Da freelance quale messaggio cerchi di portare agli spettatori di questo momento drammatico?
«Tendenzialmente, io sto cercando di capire le ragioni profonde di questo conflitto. Ecco perché spendo molto tempo a parlare con le persone, capire i loro legami familiari, scoprire che questa guerra è caratterizzata da famiglie spezzate: mi capita continuamente di incontrare persone che hanno parenti in Russia, o nelle repubbliche separatiste: la geopolitica, in fondo, è fatta da persone.
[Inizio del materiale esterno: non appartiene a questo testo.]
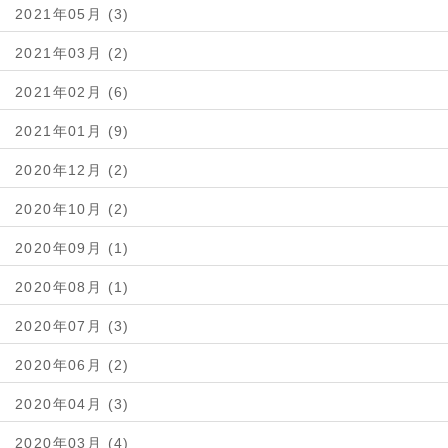
2021年05月 (3)
2021年03月 (2)
2021年02月 (6)
2021年01月 (9)
2020年12月 (2)
2020年10月 (2)
2020年09月 (1)
2020年08月 (1)
2020年07月 (3)
2020年06月 (2)
2020年04月 (3)
2020年03月 (4)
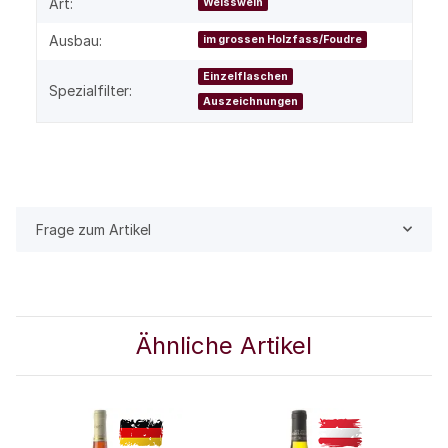
Art:
Weisswein
Ausbau:
im grossen Holzfass/Foudre
Einzelflaschen
Spezialfilter:
Auszeichnungen
Frage zum Artikel
Ähnliche Artikel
Insomma, mi concentro molto sull’umanità di quello che racconto, delle persone che incontro, ma cerco sempre di restare asciutta e di non drammatizzare, anche di fronte alle situazioni più pericolose e/o dolorose. La guerra è già un dramma: non ha bisogno di essere raccontata in maniera sensazionalistica, anche perché è cosi che poi a un certo punto il pubblico diventa saturo e cambia canale. In questo senso, per ora posso dire di essere contenta di realizzare i miei reportage in esclusiva per Piazza Pulita, perché c'è grande rispetto, nel montaggio del pezzo, per questo mio modo di lavorare sul campo: non è sempre cosa scontata».
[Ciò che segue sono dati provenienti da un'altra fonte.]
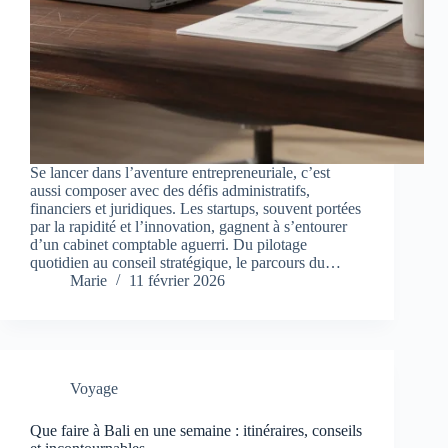
Se lancer dans l’aventure entrepreneuriale, c’est
aussi composer avec des défis administratifs,
financiers et juridiques. Les startups, souvent portées
par la rapidité et l’innovation, gagnent à s’entourer
d’un cabinet comptable aguerri. Du pilotage
quotidien au conseil stratégique, le parcours du…
Marie
11 février 2026
Voyage
Que faire à Bali en une semaine : itinéraires, conseils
Due anni fa all’insorgere della pandemia, si era detto “andrà tutto bene”, e in generale si pensava che il mondo sarebbe uscito migliorato dal dramma del covid: questo conflitto non rappresenta una tragica smentita di questa prospettiva forse troppo ottimistica?
«Premettendo che non vedo questo link tra la pandemia e il conflitto, non ho mai avuto quell’ottimismo di cui parli. Per quanto io ottimista lo sia di natura, quello slogan “andrà tutto bene” non mi ha mai convinto, anzi per alcuni aspetti mi sembra che la società ne sia uscita peggiorata, dopo due anni di pandemia».

I tuoi familiari come hanno accolto questa tua partenza?
«Mia madre e mia sorella sono la mia famiglia, e semplicemente non ci sentiamo. Loro preferiscono non sapere cosa faccio ogni giorno, perché se racconto loro le mie avventure quotidiane, finiscono per preoccuparsi. Basta che io dica loro solo ‘ciao’, e si sentono rassicurate sul fatto che io sia viva».

Una volta che tornerai in Italia come pensi cambierà il tuo modo di affrontare la professione?
«Non credo cambierà. Anche se una cosa è certa: sono molto più consapevole del valore che ha la mia libertà. Torno in Italia con rinnovata curiosità ed entusiasmo per il mio lavoro. E con una fiducia nuova. Anche perché, se questa guerra ha un merito, è quello di aver fatto riscoprire alle redazioni l'importanza del racconto dal campo, del verificare gli eventi con i propri occhi, lasciando da parte per un attimo agenzie, e social network».